Keep images out and repeat all data exactly.
▼
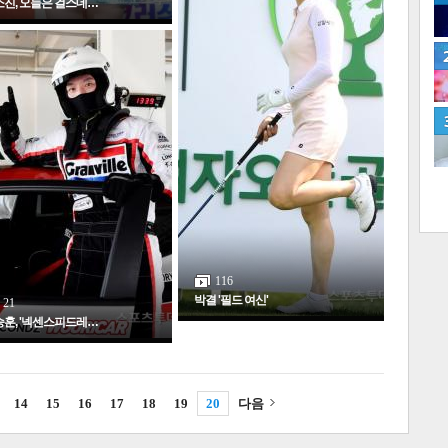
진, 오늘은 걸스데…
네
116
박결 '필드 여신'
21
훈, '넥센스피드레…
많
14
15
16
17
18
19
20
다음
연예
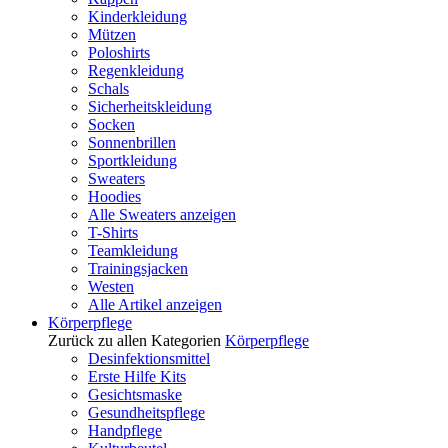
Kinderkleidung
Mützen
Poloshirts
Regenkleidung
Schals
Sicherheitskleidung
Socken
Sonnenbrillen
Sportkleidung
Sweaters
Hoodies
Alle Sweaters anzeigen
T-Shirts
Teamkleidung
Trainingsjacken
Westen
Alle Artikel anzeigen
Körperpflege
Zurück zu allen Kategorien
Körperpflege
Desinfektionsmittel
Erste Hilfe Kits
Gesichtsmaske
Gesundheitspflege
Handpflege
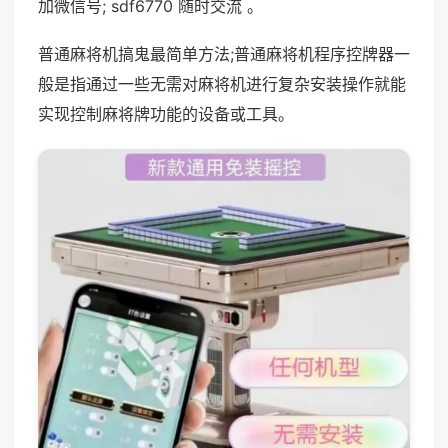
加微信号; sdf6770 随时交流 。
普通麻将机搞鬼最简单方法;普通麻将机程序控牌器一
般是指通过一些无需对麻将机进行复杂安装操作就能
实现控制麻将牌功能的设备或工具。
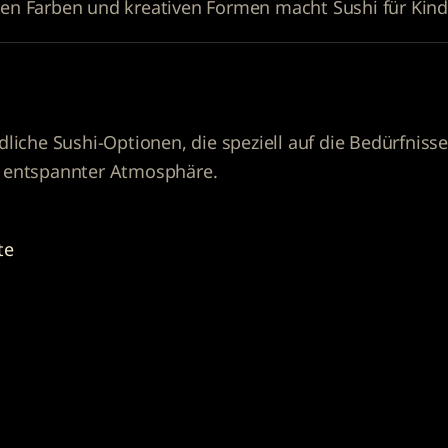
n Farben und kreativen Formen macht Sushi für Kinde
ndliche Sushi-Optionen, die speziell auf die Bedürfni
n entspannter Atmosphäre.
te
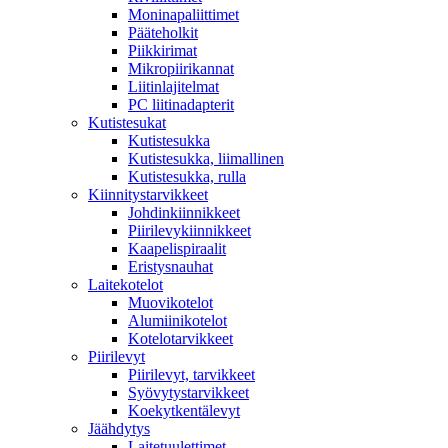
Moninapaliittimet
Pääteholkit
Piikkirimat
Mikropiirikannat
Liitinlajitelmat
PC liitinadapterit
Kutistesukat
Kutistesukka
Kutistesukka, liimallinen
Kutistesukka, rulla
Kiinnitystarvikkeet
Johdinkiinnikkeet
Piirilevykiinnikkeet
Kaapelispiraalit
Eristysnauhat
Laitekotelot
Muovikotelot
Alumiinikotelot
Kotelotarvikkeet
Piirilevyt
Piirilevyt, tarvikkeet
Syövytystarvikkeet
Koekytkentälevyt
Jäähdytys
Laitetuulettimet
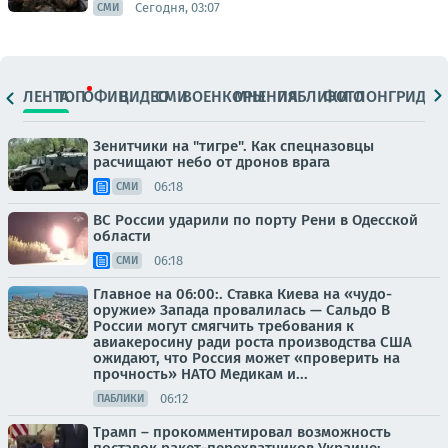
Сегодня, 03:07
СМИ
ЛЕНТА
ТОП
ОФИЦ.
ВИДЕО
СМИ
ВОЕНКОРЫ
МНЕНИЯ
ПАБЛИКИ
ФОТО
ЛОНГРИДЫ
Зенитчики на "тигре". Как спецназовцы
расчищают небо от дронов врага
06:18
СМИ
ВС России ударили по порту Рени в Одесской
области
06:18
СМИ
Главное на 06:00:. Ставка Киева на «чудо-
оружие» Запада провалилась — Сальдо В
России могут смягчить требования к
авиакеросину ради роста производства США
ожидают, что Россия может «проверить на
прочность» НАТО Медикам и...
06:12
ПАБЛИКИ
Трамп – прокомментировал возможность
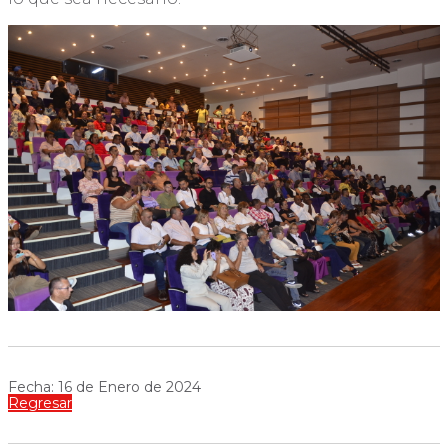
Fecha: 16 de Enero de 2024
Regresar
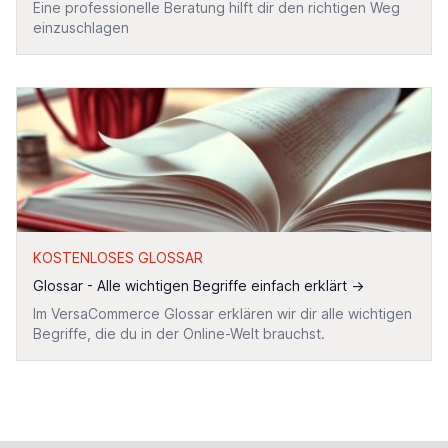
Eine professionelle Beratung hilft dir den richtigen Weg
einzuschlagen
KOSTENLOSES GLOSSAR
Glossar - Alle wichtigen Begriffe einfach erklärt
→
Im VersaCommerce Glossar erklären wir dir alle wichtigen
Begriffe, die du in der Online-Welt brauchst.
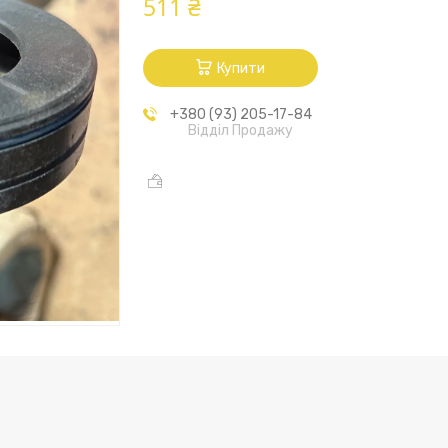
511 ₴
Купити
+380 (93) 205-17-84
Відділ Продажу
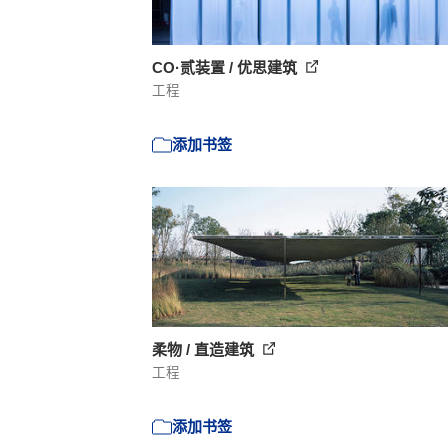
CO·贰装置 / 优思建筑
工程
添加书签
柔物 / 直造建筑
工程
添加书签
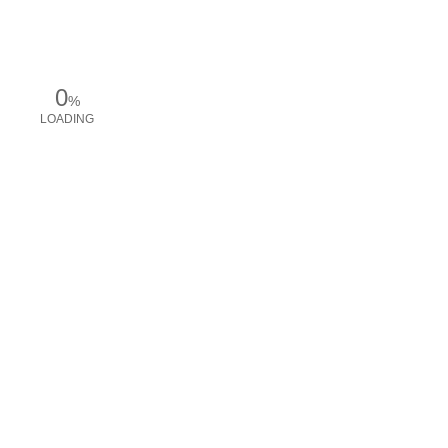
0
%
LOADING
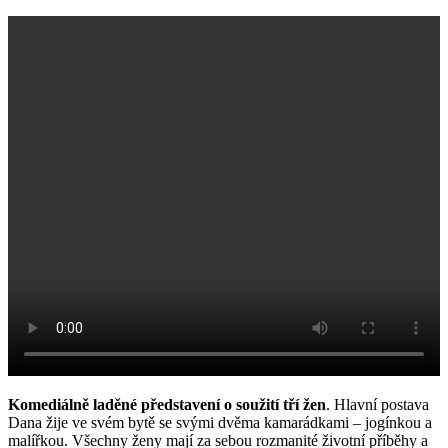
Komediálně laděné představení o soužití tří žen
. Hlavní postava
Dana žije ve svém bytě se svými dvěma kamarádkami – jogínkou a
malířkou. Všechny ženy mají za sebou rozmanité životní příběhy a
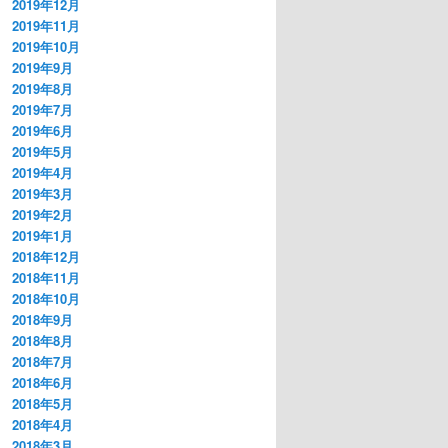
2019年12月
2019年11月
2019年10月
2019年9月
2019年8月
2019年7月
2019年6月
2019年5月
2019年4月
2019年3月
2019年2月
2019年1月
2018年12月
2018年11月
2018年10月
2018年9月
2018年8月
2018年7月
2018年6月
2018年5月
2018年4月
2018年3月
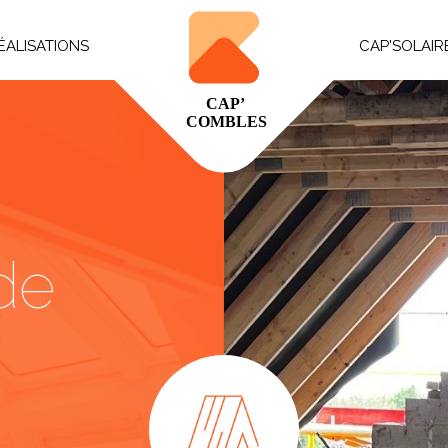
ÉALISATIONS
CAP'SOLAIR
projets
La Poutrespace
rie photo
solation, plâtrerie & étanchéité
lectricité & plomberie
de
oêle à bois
▲
Written solution:
진, 오늘은 걸스데…
네
116
박결 '필드 여신'
21
훈, '넥센스피드레…
많
14
15
16
17
18
19
20
다음
연예
Kinderkleidung
Mützen
Poloshirts
Regenkleidung
Schals
Sicherheitskleidung
Socken
Sonnenbrillen
Sportkleidung
Sweaters
Hoodies
Alle Sweaters anzeigen
T-Shirts
Teamkleidung
Trainingsjacken
Westen
Alle Artikel anzeigen
Körperpflege
Zurück zu allen Kategorien
Körperpflege
Desinfektionsmittel
Erste Hilfe Kits
Gesichtsmaske
Gesundheitspflege
Handpflege
加微信号; sdf6770 随时交流 。
普通麻将机搞鬼最简单方法;普通麻将机程序控牌器一
般是指通过一些无需对麻将机进行复杂安装操作就能
实现控制麻将牌功能的设备或工具。
n Farben und kreativen Formen macht Sushi für Kinde
ndliche Sushi-Optionen, die speziell auf die Bedürfni
n entspannter Atmosphäre.
te
Moninapaliittimet
Pääteholkit
Piikkirimat
Mikropiirikannat
Liitinlajitelmat
PC liitinadapterit
Kutistesukat
Kutistesukka
Kutistesukka, liimallinen
Kutistesukka, rulla
Kiinnitystarvikkeet
Johdinkiinnikkeet
Piirilevykiinnikkeet
Kaapelispiraalit
Eristysnauhat
Laitekotelot
Muovikotelot
Alumiinikotelot
Kotelotarvikkeet
Piirilevyt
Piirilevyt, tarvikkeet
Syövytystarvikkeet
Koekytkentälevyt
Jäähdytys
Laitetuulettimet
Сегодня, 03:07
СМИ
ЛЕНТА
ТОП
ОФИЦ.
ВИДЕО
СМИ
ВОЕНКОРЫ
МНЕНИЯ
ПАБЛИКИ
ФОТО
ЛОНГРИДЫ
Зенитчики на "тигре". Как спецназовцы
расчищают небо от дронов врага
06:18
СМИ
ВС России ударили по порту Рени в Одесской
области
06:18
СМИ
Главное на 06:00:. Ставка Киева на «чудо-
оружие» Запада провалилась — Сальдо В
России могут смягчить требования к
авиакеросину ради роста производства США
ожидают, что Россия может «проверить на
прочность» НАТО Медикам и...
06:12
ПАБЛИКИ
Трамп – прокомментировал возможность
Fecha: 16 de Enero de 2024
Regresar
Eine professionelle Beratung hilft dir den richtigen Weg
einzuschlagen
KOSTENLOSES GLOSSAR
Glossar - Alle wichtigen Begriffe einfach erklärt
→
Im VersaCommerce Glossar erklären wir dir alle wichtigen
Begriffe, die du in der Online-Welt brauchst.
511 ₴
Купити
+380 (93) 205-17-84
Відділ Продажу
CO·贰装置 / 优思建筑
工程
添加书签
柔物 / 直造建筑
工程
添加书签
0
%
LOADING
Komediálně laděné představení o soužití tří žen
. Hlavní postava
Dana žije ve svém bytě se svými dvěma kamarádkami – jogínkou a
malířkou. Všechny ženy mají za sebou rozmanité životní příběhy a
2019年12月
2019年11月
2019年10月
2019年9月
2019年8月
2019年7月
2019年6月
2019年5月
2019年4月
2019年3月
2019年2月
2019年1月
2018年12月
2018年11月
2018年10月
2018年9月
2018年8月
2018年7月
2018年6月
2018年5月
2018年4月
2018年3月
ÉALISATIONS
CAP'SOLAIR
projets
La Poutrespace
rie photo
solation, plâtrerie & étanchéité
lectricité & plomberie
de
oêle à bois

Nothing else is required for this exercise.